(Collected data)
-=-=-
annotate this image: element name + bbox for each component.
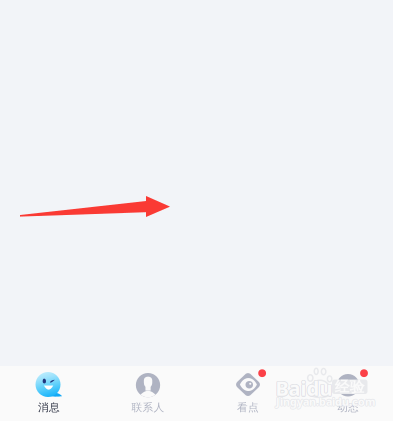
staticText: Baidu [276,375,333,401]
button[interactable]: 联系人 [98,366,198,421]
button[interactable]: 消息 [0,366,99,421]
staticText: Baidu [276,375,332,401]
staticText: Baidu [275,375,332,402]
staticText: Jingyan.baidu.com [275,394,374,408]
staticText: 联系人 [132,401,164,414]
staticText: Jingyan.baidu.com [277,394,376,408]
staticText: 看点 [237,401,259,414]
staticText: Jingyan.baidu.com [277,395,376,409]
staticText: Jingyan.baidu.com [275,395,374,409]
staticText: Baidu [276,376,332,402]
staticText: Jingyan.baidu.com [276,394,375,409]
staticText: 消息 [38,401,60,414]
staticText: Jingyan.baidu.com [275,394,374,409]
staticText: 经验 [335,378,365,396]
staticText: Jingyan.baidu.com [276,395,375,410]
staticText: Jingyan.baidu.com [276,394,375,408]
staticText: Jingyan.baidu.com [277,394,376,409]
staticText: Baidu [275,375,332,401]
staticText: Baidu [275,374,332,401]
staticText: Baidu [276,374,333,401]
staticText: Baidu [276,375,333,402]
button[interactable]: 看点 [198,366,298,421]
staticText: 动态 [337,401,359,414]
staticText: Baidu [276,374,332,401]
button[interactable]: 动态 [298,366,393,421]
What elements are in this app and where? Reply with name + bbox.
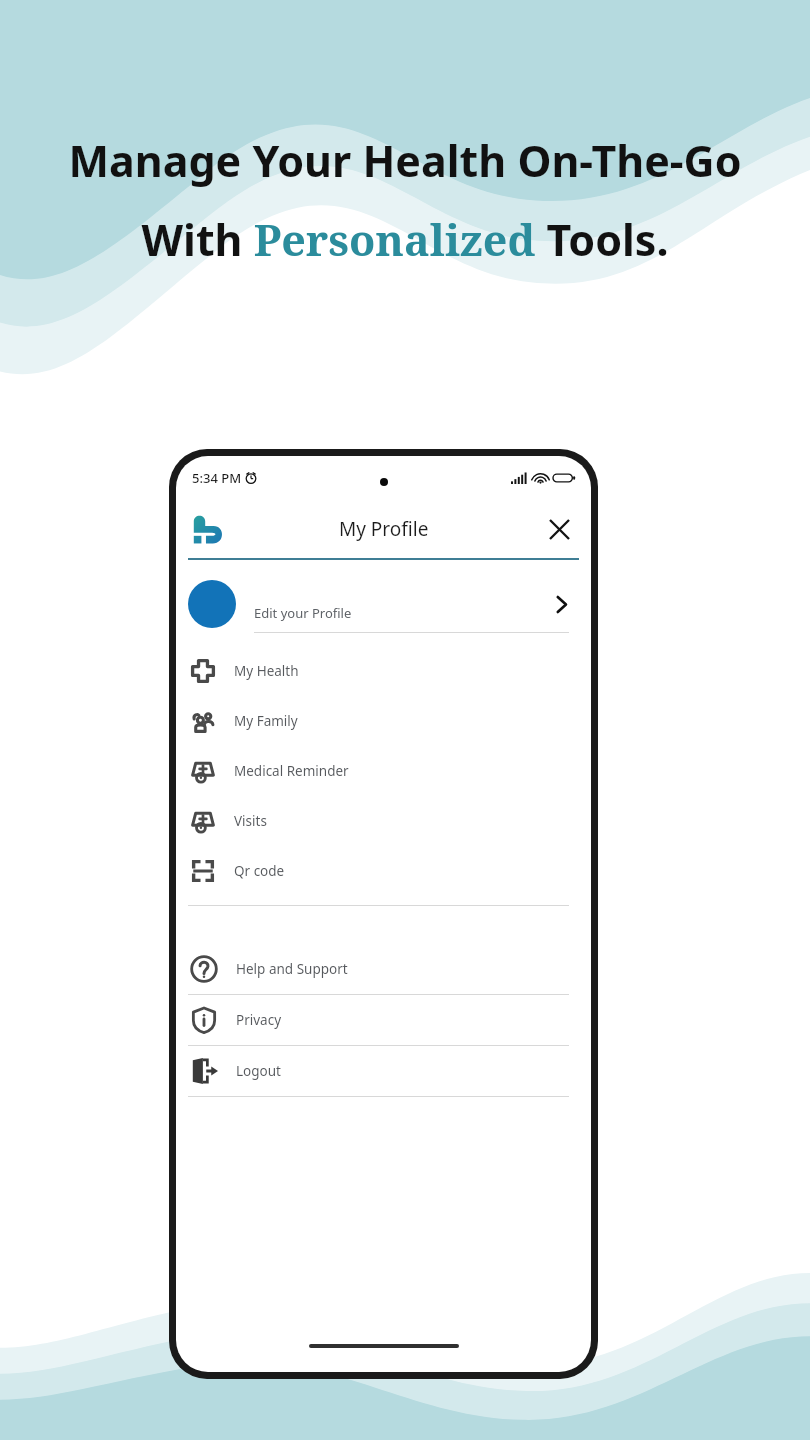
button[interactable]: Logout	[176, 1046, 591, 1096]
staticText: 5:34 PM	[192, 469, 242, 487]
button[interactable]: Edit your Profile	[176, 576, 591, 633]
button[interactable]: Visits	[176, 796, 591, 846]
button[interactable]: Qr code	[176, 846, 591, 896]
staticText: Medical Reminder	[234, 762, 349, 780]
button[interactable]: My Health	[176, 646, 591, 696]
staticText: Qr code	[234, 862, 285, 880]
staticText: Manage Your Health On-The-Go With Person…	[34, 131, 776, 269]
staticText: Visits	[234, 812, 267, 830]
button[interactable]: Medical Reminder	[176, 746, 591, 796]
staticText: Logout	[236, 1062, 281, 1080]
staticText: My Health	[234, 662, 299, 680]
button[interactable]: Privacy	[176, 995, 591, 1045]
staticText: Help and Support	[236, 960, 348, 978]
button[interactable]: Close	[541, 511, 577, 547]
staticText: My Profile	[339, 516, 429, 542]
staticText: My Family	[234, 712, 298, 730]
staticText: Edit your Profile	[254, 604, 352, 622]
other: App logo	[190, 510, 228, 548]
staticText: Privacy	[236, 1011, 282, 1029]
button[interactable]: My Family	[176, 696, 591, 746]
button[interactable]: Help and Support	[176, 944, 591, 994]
-=-=-
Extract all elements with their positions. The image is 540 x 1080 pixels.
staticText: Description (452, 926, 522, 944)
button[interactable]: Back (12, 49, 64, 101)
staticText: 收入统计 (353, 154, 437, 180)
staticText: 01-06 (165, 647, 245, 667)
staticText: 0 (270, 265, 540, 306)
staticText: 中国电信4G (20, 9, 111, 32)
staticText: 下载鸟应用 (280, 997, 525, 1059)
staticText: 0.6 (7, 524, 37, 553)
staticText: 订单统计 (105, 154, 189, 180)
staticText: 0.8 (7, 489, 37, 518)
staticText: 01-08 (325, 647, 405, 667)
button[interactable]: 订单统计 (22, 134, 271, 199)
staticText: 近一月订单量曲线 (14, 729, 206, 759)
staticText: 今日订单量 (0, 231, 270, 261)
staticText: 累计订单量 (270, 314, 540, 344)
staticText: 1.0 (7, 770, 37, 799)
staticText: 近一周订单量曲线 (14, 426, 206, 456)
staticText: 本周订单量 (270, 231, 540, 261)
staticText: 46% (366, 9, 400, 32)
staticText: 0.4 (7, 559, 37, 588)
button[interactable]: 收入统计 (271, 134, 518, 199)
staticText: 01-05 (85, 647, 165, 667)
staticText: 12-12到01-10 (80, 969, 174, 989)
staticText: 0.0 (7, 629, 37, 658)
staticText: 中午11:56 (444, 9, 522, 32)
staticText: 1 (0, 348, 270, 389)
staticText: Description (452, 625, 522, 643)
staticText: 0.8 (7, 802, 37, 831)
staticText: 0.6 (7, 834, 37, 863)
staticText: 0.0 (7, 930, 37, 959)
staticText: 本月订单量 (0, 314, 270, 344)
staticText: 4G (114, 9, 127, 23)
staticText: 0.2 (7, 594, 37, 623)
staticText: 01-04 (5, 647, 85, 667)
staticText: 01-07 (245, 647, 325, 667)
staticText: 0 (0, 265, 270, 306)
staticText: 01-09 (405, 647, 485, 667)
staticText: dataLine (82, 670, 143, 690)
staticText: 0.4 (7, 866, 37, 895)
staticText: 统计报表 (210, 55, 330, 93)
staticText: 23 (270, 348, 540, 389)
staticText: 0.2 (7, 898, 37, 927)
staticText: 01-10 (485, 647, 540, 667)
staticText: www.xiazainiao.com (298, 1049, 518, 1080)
-=-=-
TASK TO COMPLETE.
Where a line of the records contains the word "Help", copy that line.

WRITTEN SOLUTION.
staticText: Help and Support	[236, 960, 348, 978]
button[interactable]: Help and Support	[176, 944, 591, 994]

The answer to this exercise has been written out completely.